**WORK INSTRUCTIONS:** If a line in the data holds the string "will", list it.

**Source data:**
☆ ☆ ☆

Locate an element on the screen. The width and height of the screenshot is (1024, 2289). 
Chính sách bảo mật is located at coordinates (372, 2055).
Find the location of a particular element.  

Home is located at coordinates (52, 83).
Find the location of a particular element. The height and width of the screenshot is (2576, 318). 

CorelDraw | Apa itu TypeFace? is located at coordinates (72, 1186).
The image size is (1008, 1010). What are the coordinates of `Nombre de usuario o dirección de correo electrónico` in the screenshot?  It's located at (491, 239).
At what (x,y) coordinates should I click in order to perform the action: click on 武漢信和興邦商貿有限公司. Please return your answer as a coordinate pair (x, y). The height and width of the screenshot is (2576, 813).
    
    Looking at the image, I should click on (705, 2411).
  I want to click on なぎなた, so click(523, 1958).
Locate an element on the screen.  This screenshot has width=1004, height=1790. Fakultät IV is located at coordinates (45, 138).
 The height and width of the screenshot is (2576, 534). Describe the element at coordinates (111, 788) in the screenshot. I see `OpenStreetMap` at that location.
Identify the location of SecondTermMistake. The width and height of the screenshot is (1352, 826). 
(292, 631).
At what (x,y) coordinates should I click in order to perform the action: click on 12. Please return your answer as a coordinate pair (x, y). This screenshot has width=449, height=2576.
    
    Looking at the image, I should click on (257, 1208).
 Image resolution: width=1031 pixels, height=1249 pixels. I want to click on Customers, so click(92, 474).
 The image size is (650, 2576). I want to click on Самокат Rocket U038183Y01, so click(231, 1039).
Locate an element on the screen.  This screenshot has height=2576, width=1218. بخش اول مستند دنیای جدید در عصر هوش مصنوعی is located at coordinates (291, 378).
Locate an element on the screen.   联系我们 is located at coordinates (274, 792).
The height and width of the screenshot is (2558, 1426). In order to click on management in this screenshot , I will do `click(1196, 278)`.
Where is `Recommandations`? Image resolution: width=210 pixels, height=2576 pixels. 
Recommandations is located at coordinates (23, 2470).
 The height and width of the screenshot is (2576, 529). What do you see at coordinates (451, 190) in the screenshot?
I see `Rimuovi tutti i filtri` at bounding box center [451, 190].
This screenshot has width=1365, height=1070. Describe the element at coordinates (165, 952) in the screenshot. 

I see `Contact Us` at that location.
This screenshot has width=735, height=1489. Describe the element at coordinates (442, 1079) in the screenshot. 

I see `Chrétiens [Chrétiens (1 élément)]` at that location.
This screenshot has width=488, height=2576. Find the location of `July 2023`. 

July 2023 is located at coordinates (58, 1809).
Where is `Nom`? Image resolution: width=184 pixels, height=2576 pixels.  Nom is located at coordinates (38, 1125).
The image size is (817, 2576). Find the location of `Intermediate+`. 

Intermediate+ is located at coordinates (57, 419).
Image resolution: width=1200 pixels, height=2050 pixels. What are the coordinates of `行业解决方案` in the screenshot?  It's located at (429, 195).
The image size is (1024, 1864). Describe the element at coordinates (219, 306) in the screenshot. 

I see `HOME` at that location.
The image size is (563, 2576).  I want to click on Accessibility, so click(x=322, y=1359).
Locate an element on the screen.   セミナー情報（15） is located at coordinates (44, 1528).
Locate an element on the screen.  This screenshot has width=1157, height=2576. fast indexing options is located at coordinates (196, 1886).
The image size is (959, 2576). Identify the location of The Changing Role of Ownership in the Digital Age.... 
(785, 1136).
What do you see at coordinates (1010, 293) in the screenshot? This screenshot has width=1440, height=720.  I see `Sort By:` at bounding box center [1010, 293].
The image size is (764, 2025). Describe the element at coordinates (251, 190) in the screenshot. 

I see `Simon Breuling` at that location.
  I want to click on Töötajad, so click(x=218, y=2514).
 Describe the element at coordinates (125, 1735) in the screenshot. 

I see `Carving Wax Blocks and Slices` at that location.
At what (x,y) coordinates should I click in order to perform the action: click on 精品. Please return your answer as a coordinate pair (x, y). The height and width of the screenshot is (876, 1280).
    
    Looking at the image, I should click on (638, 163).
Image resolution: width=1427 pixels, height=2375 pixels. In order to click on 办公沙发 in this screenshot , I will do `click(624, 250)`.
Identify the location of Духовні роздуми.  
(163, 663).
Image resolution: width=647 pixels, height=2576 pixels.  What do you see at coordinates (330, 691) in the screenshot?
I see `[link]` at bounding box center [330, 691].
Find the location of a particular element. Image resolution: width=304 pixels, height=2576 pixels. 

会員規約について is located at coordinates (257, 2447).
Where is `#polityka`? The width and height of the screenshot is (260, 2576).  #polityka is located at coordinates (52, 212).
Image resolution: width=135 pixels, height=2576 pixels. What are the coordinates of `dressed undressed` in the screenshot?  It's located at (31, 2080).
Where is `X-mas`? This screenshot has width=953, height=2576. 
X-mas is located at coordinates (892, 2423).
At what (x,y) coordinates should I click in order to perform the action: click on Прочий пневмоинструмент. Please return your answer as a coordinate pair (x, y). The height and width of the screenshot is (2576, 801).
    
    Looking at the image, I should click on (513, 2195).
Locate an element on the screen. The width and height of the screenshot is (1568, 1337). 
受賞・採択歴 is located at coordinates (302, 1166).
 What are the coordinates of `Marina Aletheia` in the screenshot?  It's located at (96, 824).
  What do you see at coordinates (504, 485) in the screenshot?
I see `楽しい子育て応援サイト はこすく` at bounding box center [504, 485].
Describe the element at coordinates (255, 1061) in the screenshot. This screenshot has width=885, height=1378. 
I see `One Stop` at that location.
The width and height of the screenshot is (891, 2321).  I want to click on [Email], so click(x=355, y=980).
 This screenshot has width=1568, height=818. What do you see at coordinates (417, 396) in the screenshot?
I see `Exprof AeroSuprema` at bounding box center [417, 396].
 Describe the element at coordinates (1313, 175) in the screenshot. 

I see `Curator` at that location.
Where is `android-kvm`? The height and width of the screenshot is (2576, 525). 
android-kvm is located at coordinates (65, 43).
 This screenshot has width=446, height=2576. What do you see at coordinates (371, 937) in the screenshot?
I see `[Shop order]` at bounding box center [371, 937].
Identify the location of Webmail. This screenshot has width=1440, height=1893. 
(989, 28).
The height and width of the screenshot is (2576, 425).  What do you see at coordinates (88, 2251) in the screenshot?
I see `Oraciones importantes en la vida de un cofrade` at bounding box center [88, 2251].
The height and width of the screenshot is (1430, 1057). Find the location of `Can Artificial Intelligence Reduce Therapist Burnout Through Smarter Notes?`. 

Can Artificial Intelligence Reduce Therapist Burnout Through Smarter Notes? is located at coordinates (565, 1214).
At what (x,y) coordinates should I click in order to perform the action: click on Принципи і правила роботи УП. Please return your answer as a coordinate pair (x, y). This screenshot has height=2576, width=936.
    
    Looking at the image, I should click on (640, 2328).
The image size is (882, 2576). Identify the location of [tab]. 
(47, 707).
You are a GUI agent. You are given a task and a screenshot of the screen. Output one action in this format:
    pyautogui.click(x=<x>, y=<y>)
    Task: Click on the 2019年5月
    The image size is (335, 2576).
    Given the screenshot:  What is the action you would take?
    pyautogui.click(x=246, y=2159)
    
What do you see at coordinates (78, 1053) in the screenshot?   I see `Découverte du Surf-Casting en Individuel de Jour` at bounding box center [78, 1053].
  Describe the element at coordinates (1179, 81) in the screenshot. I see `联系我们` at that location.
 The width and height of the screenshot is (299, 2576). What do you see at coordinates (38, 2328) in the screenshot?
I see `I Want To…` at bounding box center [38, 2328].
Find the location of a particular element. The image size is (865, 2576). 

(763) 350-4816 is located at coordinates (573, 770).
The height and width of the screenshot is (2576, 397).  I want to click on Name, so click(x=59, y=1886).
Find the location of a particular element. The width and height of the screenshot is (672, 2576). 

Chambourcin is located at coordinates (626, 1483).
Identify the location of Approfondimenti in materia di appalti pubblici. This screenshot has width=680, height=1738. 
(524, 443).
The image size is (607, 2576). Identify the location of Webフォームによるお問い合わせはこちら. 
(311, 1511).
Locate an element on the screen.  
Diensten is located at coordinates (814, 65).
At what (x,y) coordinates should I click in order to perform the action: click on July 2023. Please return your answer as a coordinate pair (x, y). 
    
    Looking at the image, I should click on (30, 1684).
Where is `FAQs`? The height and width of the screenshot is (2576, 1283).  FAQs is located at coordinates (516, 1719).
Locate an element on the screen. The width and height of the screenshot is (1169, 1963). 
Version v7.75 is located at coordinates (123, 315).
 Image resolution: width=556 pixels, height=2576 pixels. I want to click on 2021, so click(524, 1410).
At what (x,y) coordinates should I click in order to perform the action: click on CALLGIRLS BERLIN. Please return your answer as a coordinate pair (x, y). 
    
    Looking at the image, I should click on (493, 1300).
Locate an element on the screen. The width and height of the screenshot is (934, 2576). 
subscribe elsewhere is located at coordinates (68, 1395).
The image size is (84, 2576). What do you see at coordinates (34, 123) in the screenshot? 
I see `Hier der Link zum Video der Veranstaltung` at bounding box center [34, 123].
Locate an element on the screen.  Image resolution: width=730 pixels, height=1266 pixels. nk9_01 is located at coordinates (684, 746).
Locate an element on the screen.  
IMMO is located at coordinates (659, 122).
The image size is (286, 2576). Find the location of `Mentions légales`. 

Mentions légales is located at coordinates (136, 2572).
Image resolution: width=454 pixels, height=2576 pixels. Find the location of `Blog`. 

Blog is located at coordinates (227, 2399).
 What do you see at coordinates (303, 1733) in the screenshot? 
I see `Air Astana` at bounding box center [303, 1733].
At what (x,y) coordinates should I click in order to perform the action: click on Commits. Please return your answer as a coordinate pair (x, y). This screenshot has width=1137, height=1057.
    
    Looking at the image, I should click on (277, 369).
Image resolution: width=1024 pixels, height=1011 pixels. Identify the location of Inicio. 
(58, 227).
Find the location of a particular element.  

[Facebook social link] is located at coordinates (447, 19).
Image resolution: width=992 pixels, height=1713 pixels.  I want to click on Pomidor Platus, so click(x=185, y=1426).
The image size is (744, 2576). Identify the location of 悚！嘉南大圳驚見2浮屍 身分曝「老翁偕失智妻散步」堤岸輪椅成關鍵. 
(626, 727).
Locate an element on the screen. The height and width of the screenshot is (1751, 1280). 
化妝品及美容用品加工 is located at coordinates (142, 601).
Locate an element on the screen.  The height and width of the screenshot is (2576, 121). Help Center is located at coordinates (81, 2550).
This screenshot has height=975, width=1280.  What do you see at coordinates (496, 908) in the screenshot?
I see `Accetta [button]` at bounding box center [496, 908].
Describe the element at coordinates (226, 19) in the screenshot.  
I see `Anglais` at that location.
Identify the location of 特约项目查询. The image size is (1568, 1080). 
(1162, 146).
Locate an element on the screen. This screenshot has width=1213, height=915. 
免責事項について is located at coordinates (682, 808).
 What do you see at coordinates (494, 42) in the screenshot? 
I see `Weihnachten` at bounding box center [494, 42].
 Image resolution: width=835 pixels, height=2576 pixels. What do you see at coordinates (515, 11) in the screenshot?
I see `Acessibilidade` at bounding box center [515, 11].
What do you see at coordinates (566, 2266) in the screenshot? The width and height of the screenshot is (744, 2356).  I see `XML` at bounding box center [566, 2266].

☆ ☆ ☆

**RESPONSE BOX:**
The height and width of the screenshot is (2558, 1426). In order to click on management in this screenshot , I will do `click(1196, 278)`.
Image resolution: width=1427 pixels, height=2375 pixels. In order to click on 办公沙发 in this screenshot , I will do `click(624, 250)`.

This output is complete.